Tout d’abord, la suppression programmée des enquêtes publiques. Certes, celles-ci sont très contestées dans la mesure où les commissaires-enquêteurs, généralement issus du monde de l’équipement, semblent trop fréquemment enclins à écouter les sirènes d’un développement de court terme et d’emploi bien souvent virtuel plutôt que les préoccupations des personnes vivant sur place, soucieuses de protéger leur patrimoine collectif. Dès lors, alors que cette critique aurait dû conduire à ouvrir le champ des enquêtes publiques pour mieux intégrer, comme l’exige le droit communautaire, les avis du public, le gouvernement a fait le choix de supprimer purement et simplement les enquêtes publiques pour les réduire à une consultation par Internet qui n’a évidemment rien à voir et qui ne permet aucun contact direct entre les maîtres d’ouvrage et les habitants.
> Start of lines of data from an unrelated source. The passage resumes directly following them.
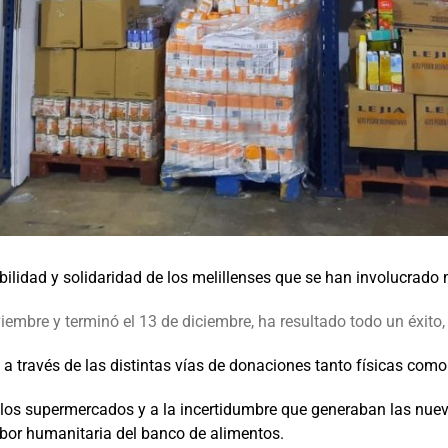
bilidad y solidaridad de los melillenses que se han involucrad
embre y terminó el 13 de diciembre, ha resultado todo un éxito
 través de las distintas vías de donaciones tanto físicas como 
 los supermercados y a la incertidumbre que generaban las nuev
labor humanitaria del banco de alimentos.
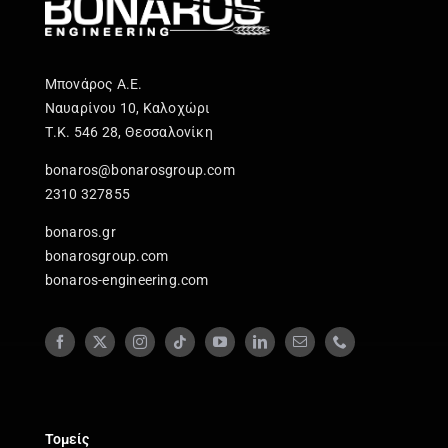
Μπονάρος Α.Ε.
Ναυαρίνου 10, Καλοχώρι
Τ.Κ. 546 28, Θεσσαλονίκη
bonaros@bonarosgroup.com
2310 327855
bonaros.gr
bonarosgroup.com
bonaros-engineering.com
Τομείς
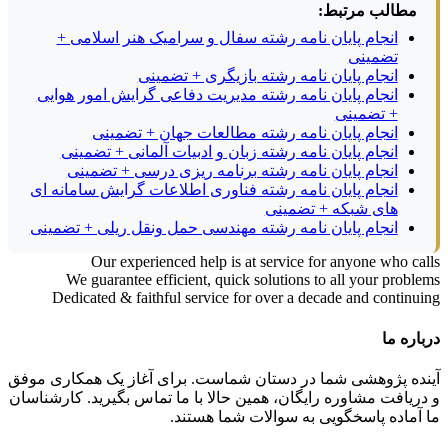
مطالب مرتبط:
انجام پایان نامه رشته سفال و سرامیک هنر اسلامی +
تضمینی
انجام پایان نامه رشته بازیگری + تضمینی
انجام پایان نامه رشته مدیریت دفاعی گرایش امور هوایی
+ تضمینی
انجام پایان نامه رشته مطالعات جهان + تضمینی
انجام پایان نامه رشته زبان و ادبیات آلمانی + تضمینی
انجام پایان نامه رشته برنامه ریزی درسی + تضمینی
انجام پایان نامه رشته فناوری اطلاعات گرایش سامانه ای
های شبکه + تضمینی
انجام پایان نامه رشته مهندسی حمل ونقل ریلی + تضمینی
Our experienced help is at service for anyone who calls
We guarantee efficient, quick solutions to all your problems
Dedicated & faithful service for over a decade and continuing
درباره ما
آینده پژوهشی شما در دستان شماست. برای آغاز یک همکاری موفق
و دریافت مشاوره رایگان، همین حالا با ما تماس بگیرید. کارشناسان
ما آماده پاسخگویی به سوالات شما هستند.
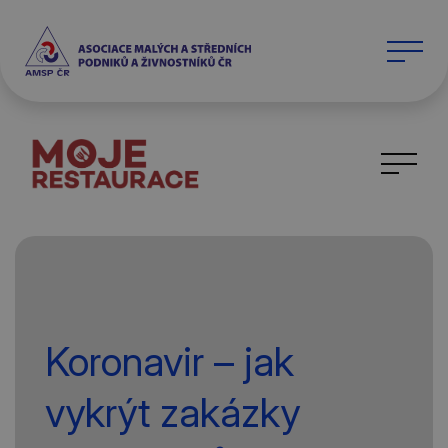
Koronavir – jak
vykrýt zakázky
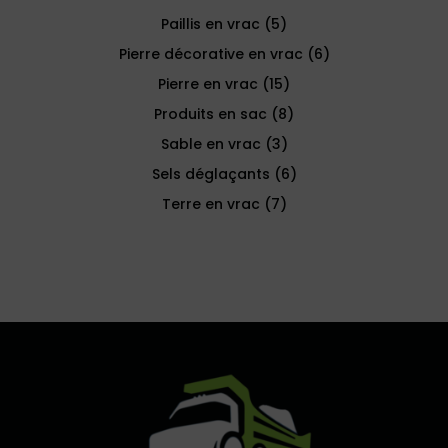
5
Paillis en vrac
5
produits
6
Pierre décorative en vrac
6
produits
15
Pierre en vrac
15
produits
8
Produits en sac
8
produits
3
Sable en vrac
3
produits
6
Sels déglaçants
6
produits
7
Terre en vrac
7
produits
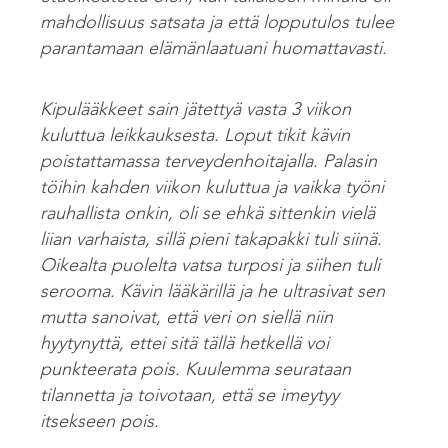
mahdollisuus satsata ja että lopputulos tulee
parantamaan elämänlaatuani huomattavasti.
Kipulääkkeet sain jätettyä vasta 3 viikon
kuluttua leikkauksesta. Loput tikit kävin
poistattamassa terveydenhoitajalla. Palasin
töihin kahden viikon kuluttua ja vaikka työni
rauhallista onkin, oli se ehkä sittenkin vielä
liian varhaista, sillä pieni takapakki tuli siinä.
Oikealta puolelta vatsa turposi ja siihen tuli
serooma. Kävin lääkärillä ja he ultrasivat sen
mutta sanoivat, että veri on siellä niin
hyytynyttä, ettei sitä tällä hetkellä voi
punkteerata pois. Kuulemma seurataan
tilannetta ja toivotaan, että se imeytyy
itsekseen pois.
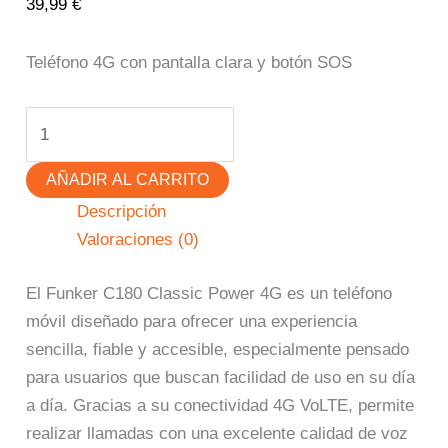
39,99
€
Teléfono 4G con pantalla clara y botón SOS
AÑADIR AL CARRITO
Descripción
Valoraciones (0)
El Funker C180 Classic Power 4G es un teléfono
móvil diseñado para ofrecer una experiencia
sencilla, fiable y accesible, especialmente pensado
para usuarios que buscan facilidad de uso en su día
a día. Gracias a su conectividad 4G VoLTE, permite
realizar llamadas con una excelente calidad de voz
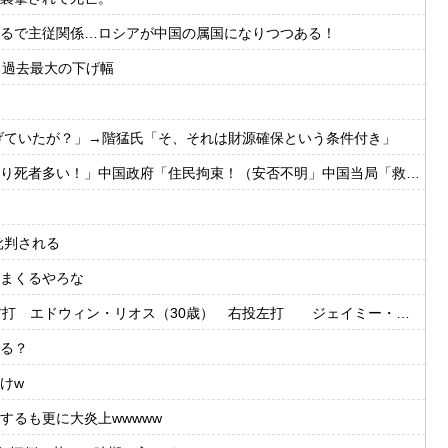
るで主従関係…ロシアが中国の属国になりつつある！
える過去最大の下げ幅
げていたが？」→階猛氏「そ、それは財源確保という条件付き」
府「住民拘束！（安否不明」中国当局「救助隊動画も削除」台風13号「三峡ダム接近中」→
批判される
まくるやろな
・リオス（30歳） 右投左打 ジェイミー・ウェストブルック（29歳） 右投右打
る？
けw
るも更に大炎上wwwww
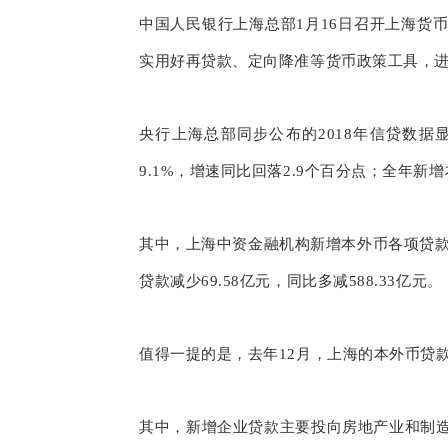
中国人民银行上海总部1月16日召开上海货
实用好再贷款、定向降准等货币政策工具，
央行上海总部同步公布的2018年信贷数据
9.1%，增速同比回落2.9个百分点；全年新增本
其中，上海中资金融机构新增本外币各项贷款57
贷款减少69.58亿元，同比多减588.33亿元。
值得一提的是，去年12月，上海的本外币贷款出
其中，新增企业贷款主要投向房地产业和制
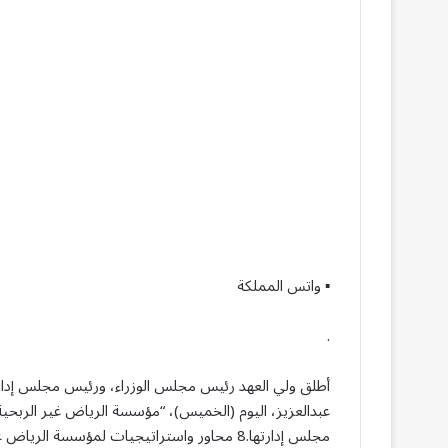
▪︎ واتس المملكة
.
أطلق ولي العهد رئيس مجلس الوزراء، ورئيس مجلس إدارة 
عبدالعزيز، اليوم (الخميس)، “مؤسسة الرياض غير الربحية
مجلس إدارتها.8 محاور واستراتيجيات لمؤسسة 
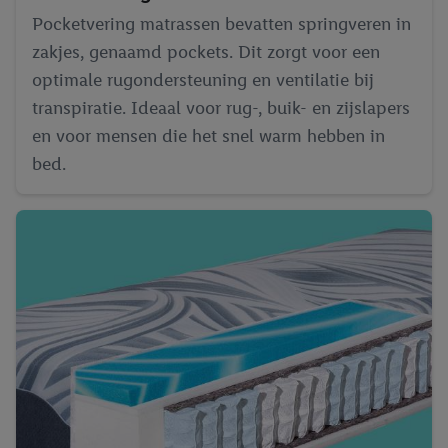
Pocketvering matrassen bevatten springveren in
zakjes, genaamd pockets. Dit zorgt voor een
optimale rugondersteuning en ventilatie bij
transpiratie. Ideaal voor rug-, buik- en zijslapers
en voor mensen die het snel warm hebben in
bed.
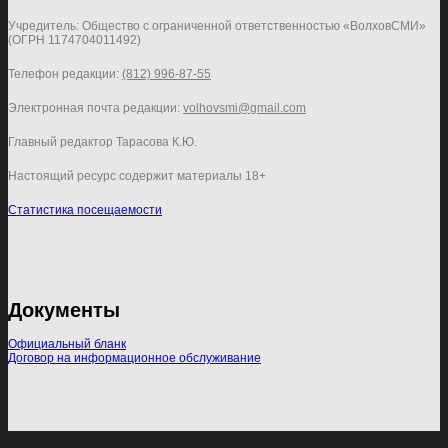
Учредитель: Общество с ограниченной ответственностью «ВолховСМИ»
(ОГРН 1174704011492)
Телефон редакции:
(812) 996-87-55
Электронная почта редакции:
volhovsmi@gmail.com
Главный редактор Тарасова К.Ю.
Настоящий ресурс содержит материалы 18+
Статистика посещаемости
Документы
Официальный бланк
Договор на информационное обслуживание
Voilà une source de débats et de consultation qui disparaît corps et biens.

La répulsion du gouvernement à l’égard de l’enquête publique apparaît dans un exemple récent, qui a vu la radiation d’un commissaire-enquêteur particulièrement expérimenté, Gabriel Ullmann, de la liste des commissaires-enquêteurs par une commission bidon nommée à 80 % par le préfet, au motif qu’il avait osé donner un avis défavorable à un gros projet industriel !

Vient ensuite la réduction massive du champ de l’étude d’impact, de l’autorisation environnementale, des autorisations au titre des installations classées, destinées non seulement à réduire voire supprimer les études préalables, mais également à cesser de « s’embarrasser » de la concertation et des enquêtes publiques (même réduites à une consultation Internet) sous prétexte de supprimer la surtransposition du droit communautaire, tout ceci aboutissant à une évidente sous-transposition et à une violation flagrante des traités internationaux sus-rappelés.

Mais le Conseil constitutionnel, bien peu soucieux de protéger l’environnement au-delà des envolées lyriques, ne trouvera sans doute rien à redire à cette déconstruction systématique de la démocratie environnementale et du droit de l’environnement lui-même.

Régression démocratique

S’ajoute la politique malthusienne du conseil d’Etat, à la suite du rapport de Christine Maugüé, fortement inspiré par les revendications du BTP. L’objectif vise à réduire au minimum la recevabilité des recours et, lorsque les associations – rarement agréées, puisque le gouvernement a réduit de 50 % le nombre d’entre elles – parviennent à agir et à obtenir une décision positive, à rendre la décision inefficace. Celle-ci est désormais totalement privée d’effets par la possibilité donnée aux juges de permettre la simple régularisation. La France est désormais un pays dans lequel il est quasiment impossible, quelles que soient les illégalités, de gagner un procès contre EDF, Total et quelques autres totems de notre système.

Enfin, cerise sur le gâteau, il s’agit désormais de supprimer le seul sas de débat public qui existait réellement, celui de la Commission nationale du débat public. Les révélations de Mediapart sur les conditions scandaleuses dans lesquelles cette commission et sa présidente ont été écartées de l’organisation du grand débat – leur grand tort ayant été de vouloir appliquer à ce qui est présenté comme un débat exemplaire les règles basiques d’un débat non biaisé – démontrent la volonté de l’exécutif de supprimer une organisation indépendante du débat public, votée en 1993, pour redonner à l’Etat le monopole de l’organisation d’un débat qui ne dispose alors d’aucune garantie de transparence et d’indépendance.

Ainsi, ce qui devrait être une étape fondatrice d’un renouveau démocratique en France dissimule en réalité la plus grande régression en matière de démocratie, de protection environnementale et de participation du public à la prise de décision que notre pays ait connue. La question se pose désormais de savoir si la France est encore un Etat de droit avec un Etat de droit de l’environnement aussi délabré.